Access to America’s Orthopaedic Services Act of 2009 Introduced in the Senate
Senators Cardin (D-MD) and Burr (R-NC) sponsor bill to increase awareness and research for musculoskeletal diseases
WASHINGTON, Aug. 4 /PRNewswire-USNewswire/ — On Thursday, July 30, 2009, the Access to America’s Orthopaedic Services Act of 2009 (AAOS Act), S. 1548, was introduced in the United States Senate by Senators Benjamin Cardin (D-MD) and Richard Burr (R-NC).
This introduction, the first of its kind in the Senate, marks a historical victory for the orthopaedic community. S. 1548 compliments legislation already introduced in the House of Representatives by Representatives Gene Green (D-TX) and Michael Burgess, MD (R-TX).
“Congress has a responsibility to act to increase educational and training efforts, identify gaps in access to care, and help standardize accreditation for specialized care and transplants,” Senator Cardin said.
The AAOS has long championed this legislation, which will bring greater awareness and promote research and new surgical methods to orthopaedic surgeons.
“This is an important development for the orthopaedic community and our patients,” said AAOS Council on Advocacy Chair, Peter J. Mandell, M.D.. “We commend Senators Cardin and Burr for their leadership on improving the ability of patients to access affordable, quality orthopaedic care.”
The budget-neutral AAOS Act offers solutions to lowering the cost of treating bone and joint conditions — with a current annual domestic price tag of $849 billion.
“The effects of musculoskeletal disease can be physically debilitating and very painful for patients. It also costs our nation billions of dollars each year in treatment and care. As a large number of Americans get older, good bone health will need to be a top priority for our country. I’m pleased to work with the AAOS and Senator Cardin on this important legislation,” said Senator Richard Burr.
The AAOS Act focuses on key areas within orthopaedic care, such as:
- Trauma and Rehabilitation. The AAOS Act will coordinate current musculoskeletal trauma research among government agencies to improve the nation’s trauma treatment and network models.
- Musculoskeletal Research. The AAOS Act will encourage diversity among young and underrepresented investigators in the field of orthopaedic surgery.
- Women’s Health. The Office on Women’s Health will be asked to launch an educational campaign, “Powerful Bones, Powerful Girls,” for young women (ages 9-12) about the importance of bone health and osteoporosis prevention.
- Aging and Seniors. The AAOS Act supports an education campaign on musculoskeletal disease targeting the public and health professionals and would encourage states to develop or expand activity programs for seniors.
- Pediatrics. The Surgeon General will be required to report to Congress on the incidence of childhood musculoskeletal diseases and barriers to accessing orthopaedic care for children within two years.
- Workforce and Training. The Health Resources and Services Administration (HRSA) will be requested to conduct a study on graduate medical education and the impact of funding on the availability of specialty physicians.
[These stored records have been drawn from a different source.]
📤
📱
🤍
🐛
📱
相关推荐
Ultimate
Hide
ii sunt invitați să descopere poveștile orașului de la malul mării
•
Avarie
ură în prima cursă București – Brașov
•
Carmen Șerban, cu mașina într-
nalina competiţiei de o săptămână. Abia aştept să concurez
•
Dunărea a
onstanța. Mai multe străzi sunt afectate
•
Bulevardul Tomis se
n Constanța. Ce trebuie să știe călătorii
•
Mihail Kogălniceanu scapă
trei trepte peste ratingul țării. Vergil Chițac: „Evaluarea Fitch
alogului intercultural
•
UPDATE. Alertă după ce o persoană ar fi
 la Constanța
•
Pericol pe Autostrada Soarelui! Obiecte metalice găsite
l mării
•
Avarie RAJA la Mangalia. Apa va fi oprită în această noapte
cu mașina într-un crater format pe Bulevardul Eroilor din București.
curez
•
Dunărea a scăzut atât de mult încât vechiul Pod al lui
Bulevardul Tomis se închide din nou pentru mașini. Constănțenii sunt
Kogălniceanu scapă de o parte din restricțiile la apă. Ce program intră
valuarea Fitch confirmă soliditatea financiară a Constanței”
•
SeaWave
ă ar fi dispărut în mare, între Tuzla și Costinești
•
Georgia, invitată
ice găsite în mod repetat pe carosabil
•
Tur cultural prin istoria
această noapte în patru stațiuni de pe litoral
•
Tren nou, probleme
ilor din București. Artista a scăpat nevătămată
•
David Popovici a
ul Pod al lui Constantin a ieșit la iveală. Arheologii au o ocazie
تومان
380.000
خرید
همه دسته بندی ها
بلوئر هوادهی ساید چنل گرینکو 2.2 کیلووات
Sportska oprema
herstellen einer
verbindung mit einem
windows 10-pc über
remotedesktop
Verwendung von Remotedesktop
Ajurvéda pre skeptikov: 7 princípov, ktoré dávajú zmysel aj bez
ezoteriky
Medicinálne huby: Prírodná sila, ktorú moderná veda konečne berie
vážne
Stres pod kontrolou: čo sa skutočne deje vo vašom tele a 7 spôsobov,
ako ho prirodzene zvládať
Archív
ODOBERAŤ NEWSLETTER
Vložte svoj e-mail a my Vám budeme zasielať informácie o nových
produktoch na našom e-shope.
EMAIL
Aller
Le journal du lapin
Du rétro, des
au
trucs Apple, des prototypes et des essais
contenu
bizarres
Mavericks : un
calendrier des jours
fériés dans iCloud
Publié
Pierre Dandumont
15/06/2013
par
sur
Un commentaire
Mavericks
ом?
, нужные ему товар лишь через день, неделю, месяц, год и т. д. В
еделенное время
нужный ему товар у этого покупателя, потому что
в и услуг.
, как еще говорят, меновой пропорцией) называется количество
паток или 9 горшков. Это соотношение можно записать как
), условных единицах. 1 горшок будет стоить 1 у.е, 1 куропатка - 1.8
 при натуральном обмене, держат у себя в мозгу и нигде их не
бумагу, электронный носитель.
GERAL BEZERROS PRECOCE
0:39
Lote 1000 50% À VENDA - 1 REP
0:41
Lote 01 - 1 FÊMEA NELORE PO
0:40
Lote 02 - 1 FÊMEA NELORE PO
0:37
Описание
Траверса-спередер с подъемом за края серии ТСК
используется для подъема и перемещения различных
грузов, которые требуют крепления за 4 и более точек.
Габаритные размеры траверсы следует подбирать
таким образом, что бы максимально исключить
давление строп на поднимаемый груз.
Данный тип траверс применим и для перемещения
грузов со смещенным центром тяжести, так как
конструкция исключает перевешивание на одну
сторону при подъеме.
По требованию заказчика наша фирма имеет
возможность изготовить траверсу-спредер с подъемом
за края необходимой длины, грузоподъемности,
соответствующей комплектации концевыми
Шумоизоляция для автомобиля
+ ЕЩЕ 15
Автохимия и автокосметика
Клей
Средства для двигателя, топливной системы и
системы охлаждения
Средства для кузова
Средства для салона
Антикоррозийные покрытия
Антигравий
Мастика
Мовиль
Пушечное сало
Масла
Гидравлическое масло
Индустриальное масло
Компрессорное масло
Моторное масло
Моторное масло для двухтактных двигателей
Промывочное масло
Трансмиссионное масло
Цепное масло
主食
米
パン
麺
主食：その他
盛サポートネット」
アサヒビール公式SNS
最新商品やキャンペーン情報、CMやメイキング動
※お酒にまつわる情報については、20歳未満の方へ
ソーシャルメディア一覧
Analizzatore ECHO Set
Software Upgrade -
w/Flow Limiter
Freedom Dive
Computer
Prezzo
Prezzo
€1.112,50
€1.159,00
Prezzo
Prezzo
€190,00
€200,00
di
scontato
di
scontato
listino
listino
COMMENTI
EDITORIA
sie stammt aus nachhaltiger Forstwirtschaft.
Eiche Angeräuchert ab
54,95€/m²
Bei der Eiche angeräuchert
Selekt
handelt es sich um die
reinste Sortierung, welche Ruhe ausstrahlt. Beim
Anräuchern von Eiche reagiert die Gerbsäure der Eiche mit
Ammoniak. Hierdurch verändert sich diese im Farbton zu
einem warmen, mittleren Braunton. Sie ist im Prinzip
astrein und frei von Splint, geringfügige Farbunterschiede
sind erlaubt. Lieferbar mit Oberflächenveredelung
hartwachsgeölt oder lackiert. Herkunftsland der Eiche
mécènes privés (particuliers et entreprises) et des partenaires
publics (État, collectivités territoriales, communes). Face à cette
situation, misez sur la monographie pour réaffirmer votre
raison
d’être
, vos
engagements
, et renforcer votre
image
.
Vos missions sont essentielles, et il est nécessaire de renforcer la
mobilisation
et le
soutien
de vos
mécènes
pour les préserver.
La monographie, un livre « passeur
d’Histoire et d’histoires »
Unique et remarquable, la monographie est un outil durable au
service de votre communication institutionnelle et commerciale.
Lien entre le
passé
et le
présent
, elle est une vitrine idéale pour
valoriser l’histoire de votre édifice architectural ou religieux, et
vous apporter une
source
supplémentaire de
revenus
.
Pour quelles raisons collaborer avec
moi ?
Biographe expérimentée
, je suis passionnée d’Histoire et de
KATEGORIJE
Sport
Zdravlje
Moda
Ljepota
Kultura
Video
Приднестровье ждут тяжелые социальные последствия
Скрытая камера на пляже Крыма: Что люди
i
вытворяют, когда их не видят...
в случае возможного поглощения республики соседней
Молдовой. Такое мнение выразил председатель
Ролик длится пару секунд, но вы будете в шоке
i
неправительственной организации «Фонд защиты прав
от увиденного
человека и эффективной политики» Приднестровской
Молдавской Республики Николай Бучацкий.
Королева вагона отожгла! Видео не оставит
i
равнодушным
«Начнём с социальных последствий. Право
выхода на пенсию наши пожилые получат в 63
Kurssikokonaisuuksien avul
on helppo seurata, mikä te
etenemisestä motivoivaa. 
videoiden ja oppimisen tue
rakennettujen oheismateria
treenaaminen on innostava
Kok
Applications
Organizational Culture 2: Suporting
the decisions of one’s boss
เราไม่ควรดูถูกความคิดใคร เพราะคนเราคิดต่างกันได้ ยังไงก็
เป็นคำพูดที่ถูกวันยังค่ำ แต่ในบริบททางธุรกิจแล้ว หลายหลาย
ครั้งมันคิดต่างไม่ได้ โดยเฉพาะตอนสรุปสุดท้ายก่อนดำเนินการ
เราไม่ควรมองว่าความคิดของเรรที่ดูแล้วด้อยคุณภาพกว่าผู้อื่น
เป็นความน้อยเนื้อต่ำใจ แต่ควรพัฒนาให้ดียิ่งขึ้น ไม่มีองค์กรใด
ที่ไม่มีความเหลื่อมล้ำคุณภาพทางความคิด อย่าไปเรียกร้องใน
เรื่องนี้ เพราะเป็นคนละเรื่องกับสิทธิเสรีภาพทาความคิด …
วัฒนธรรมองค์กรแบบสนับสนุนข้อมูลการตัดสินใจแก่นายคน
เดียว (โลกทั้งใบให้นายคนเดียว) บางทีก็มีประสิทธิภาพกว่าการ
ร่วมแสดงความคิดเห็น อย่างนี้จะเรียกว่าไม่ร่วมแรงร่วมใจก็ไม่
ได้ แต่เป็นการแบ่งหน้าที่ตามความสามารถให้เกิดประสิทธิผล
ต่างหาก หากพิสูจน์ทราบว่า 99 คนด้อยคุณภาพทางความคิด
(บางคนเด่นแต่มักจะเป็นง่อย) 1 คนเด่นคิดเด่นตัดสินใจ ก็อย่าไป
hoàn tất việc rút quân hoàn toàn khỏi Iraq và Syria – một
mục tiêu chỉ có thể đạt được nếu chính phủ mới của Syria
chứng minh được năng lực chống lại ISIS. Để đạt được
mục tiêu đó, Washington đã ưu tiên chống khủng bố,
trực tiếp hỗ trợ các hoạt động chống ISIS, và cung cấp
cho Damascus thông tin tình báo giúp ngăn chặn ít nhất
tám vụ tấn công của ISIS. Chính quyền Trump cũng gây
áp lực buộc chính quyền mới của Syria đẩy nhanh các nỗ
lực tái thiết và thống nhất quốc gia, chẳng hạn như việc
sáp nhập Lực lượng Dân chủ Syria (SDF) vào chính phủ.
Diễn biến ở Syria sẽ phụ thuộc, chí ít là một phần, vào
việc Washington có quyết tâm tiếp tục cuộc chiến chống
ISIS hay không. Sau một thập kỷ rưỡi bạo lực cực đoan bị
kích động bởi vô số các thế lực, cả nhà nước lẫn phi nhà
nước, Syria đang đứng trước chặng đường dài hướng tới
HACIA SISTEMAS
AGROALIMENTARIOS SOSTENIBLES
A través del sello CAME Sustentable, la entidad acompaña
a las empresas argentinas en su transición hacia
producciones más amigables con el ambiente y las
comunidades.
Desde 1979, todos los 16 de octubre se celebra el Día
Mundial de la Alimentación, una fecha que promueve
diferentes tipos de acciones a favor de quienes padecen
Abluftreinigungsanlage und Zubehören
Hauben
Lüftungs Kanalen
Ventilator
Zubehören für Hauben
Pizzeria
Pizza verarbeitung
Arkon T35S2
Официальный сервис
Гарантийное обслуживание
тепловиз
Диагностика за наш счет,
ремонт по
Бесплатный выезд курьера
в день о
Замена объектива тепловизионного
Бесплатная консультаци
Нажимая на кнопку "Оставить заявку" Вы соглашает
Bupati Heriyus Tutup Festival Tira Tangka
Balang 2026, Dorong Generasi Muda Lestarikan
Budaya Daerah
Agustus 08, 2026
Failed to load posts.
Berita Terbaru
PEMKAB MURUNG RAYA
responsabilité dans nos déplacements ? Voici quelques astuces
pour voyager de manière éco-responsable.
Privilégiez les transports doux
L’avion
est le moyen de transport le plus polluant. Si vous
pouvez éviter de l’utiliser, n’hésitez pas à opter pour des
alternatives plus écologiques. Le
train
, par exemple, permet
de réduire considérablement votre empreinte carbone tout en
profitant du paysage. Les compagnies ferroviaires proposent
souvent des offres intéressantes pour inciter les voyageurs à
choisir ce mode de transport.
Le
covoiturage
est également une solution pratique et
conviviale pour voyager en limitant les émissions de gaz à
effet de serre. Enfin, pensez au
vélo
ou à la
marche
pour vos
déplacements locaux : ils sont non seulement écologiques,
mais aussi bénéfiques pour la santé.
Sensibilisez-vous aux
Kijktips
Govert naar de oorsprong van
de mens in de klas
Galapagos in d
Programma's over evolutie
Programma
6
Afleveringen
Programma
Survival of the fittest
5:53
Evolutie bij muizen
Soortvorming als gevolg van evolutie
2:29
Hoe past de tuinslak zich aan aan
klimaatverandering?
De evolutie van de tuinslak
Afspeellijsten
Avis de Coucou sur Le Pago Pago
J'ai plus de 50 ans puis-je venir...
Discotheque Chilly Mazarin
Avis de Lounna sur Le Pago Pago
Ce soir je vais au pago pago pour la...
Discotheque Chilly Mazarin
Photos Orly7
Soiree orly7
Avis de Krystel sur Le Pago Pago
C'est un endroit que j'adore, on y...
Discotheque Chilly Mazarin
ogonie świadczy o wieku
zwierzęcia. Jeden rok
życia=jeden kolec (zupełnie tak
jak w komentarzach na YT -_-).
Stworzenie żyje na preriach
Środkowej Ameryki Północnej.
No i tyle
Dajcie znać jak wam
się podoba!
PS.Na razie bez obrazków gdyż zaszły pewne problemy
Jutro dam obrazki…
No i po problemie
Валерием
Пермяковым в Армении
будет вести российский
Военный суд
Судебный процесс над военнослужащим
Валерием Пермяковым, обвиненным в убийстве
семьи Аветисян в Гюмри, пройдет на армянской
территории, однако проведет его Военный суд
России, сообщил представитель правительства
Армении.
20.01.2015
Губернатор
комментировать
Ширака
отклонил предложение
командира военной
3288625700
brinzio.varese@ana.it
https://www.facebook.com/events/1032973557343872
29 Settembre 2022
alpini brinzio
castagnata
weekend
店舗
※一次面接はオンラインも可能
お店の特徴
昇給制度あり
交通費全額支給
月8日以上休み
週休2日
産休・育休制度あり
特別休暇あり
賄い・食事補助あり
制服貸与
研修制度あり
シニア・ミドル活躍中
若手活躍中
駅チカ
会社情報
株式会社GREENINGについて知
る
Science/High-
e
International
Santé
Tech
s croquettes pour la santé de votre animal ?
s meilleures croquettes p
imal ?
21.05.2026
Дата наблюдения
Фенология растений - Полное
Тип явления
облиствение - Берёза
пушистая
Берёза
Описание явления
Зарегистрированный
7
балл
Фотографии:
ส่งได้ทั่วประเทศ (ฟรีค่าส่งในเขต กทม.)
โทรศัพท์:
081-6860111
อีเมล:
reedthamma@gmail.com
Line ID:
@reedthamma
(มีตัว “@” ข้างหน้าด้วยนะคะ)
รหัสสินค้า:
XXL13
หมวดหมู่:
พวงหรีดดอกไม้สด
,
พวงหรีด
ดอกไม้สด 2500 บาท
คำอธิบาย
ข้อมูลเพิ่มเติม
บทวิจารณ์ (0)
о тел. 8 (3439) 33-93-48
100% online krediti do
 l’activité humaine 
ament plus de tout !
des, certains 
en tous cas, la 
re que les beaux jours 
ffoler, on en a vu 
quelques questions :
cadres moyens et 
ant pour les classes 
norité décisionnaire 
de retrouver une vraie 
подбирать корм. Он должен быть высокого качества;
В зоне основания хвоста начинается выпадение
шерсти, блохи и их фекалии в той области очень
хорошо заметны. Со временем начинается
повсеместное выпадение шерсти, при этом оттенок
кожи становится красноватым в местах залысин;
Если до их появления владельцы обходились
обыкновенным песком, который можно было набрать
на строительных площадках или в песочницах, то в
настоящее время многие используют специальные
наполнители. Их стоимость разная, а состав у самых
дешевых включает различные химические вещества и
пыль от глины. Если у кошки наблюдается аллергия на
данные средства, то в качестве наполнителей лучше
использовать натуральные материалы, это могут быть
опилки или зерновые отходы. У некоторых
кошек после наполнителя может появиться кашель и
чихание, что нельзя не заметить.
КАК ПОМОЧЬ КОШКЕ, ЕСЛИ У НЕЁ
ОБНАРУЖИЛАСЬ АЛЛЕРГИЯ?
- Quality and Safety. The AAOS Act reauthorizes the Transplantation Transmission Sentinel Network administered by the United Network of Organ Sharing (UNOS) through a grant allocated by the Centers for Disease Control and Prevention (CDC). All companies engaged in the manufacture of human, cellular, tissue or tissue-based products will be required to become accredited by a nationally recognized accreditation agency.
- Healthy America. The Department of Health and Human Services will be asked to conduct studies on the causes of severe trauma to extremities resulting from vehicular crashes. Additionally, the legislation requires the National Occupational Research Agenda (NORA) to promote a coordinated effort to collect information on causes of workplace musculoskeletal injuries in an effort to develop preventative measures.
“Bone loss, joint pain, and debilitating trauma are among the many forms of musculoskeletal diseases and conditions that are the leading causes of disability in the United States today. Such problems account for more than one-half of all chronic conditions in people over 50 years old. Despite such widespread affliction, there is an inherent lack of awareness in the public and the medical community about bone and joint health. It’s costing us billions of dollars each year in medical and hospital costs, work loss, and outright pain,” said Senator Cardin.
It is the hope of the orthopaedic community that these measures will increase awareness of musculoskeletal conditions, greatly enhance the lives of Americans and provide long-term health care savings.
“Those of us in the orthopaedic community appreciate this renewed focus on musculoskeletal issues and our continued effort to improve the level of care for our patients,” Dr. Mandell said.